Western University PsychologyFaculty of Social Science

Comprehensive Examinations

Goal of Comps

The goal of the comprehensive examination is to provide breadth and depth. Students complete an in-depth study in their subfield of psychology, but to by working outside their specific thesis topic. If a student’s comprehensive examination does not fulfill both these goals, the advisory committee should have an alternative mechanism in place to provide the required breadth and/or depth through another means, including coursework, independent study or practicum.

Comprehensive Exam Advisory Committee

Each student’s examination is supervised by a committee comprising three faculty members none of whom are the student’s supervisor/co-supervisor. At least one member should be a full-time member of the Psychology Department. Committee make-up is determined by mutual agreement between the student and supervisor.


The examination is to be completed in the first or second year of the Doctoral program. It should be possible to complete the exam (including any preparatory study) in one semester. Students will register for the comprehensive exam course code (PSY 9999) in the semester that they will complete the examination.                      

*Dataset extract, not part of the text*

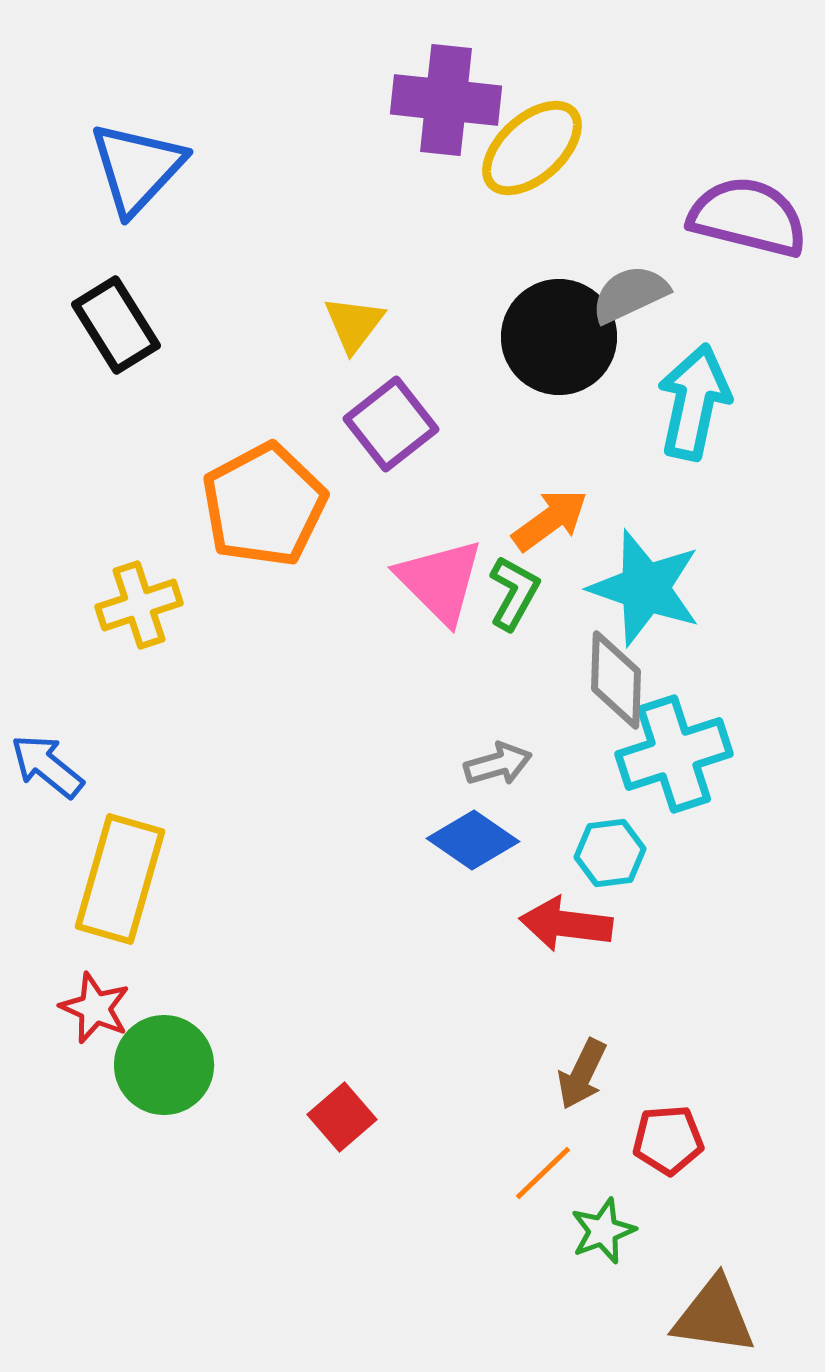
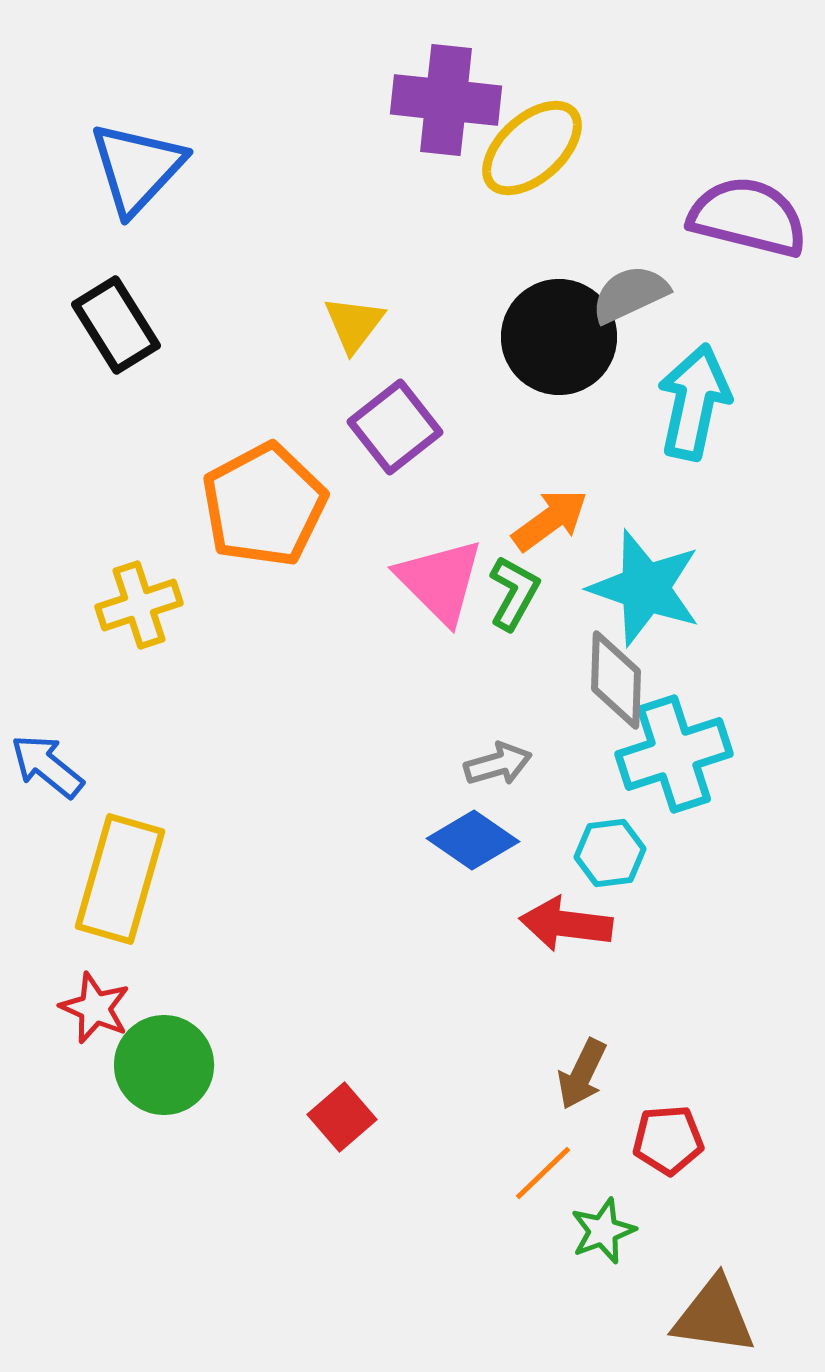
purple square: moved 4 px right, 3 px down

The topic(s) and format of the comps exam are determined by mutual agreement between the student, supervisor and advisory committee. The exam can consist of multiple topics, each supervised by a different committee member, or a single topic that is to be explored in greater depth. In either case the committee provides a list of directed readings on the topic(s) of choice, and provide consultation as the student studies for the exam. This is then followed by a written component and possibly also an oral defense.

The format of the written component is flexible; it might be a series of shorter answers done in-class or take-home; or a longer document such as, but not limited to: essay(s) in response to questions formulated by committee members; and original review paper on the topic; a grant proposal; a registered report; a meta-analysis.

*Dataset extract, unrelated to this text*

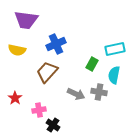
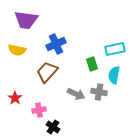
green rectangle: rotated 48 degrees counterclockwise
black cross: moved 2 px down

The oral examination is completed if the committee deems it important, it could precede the written exam, or follow it.


Grading is pass/fail, and is based on the quality of the final essay(s) and subsequent oral defense. In the case of an examination with multiple written and/or oral components, the student must pass all components to have passed the exam. In the case of a failing grade on one or more component, the student is given one opportunity to repeat those that were deemed insufficient. The final result (pass/fail) is adjudicated by the advisory committee and communicated to the graduate administrator.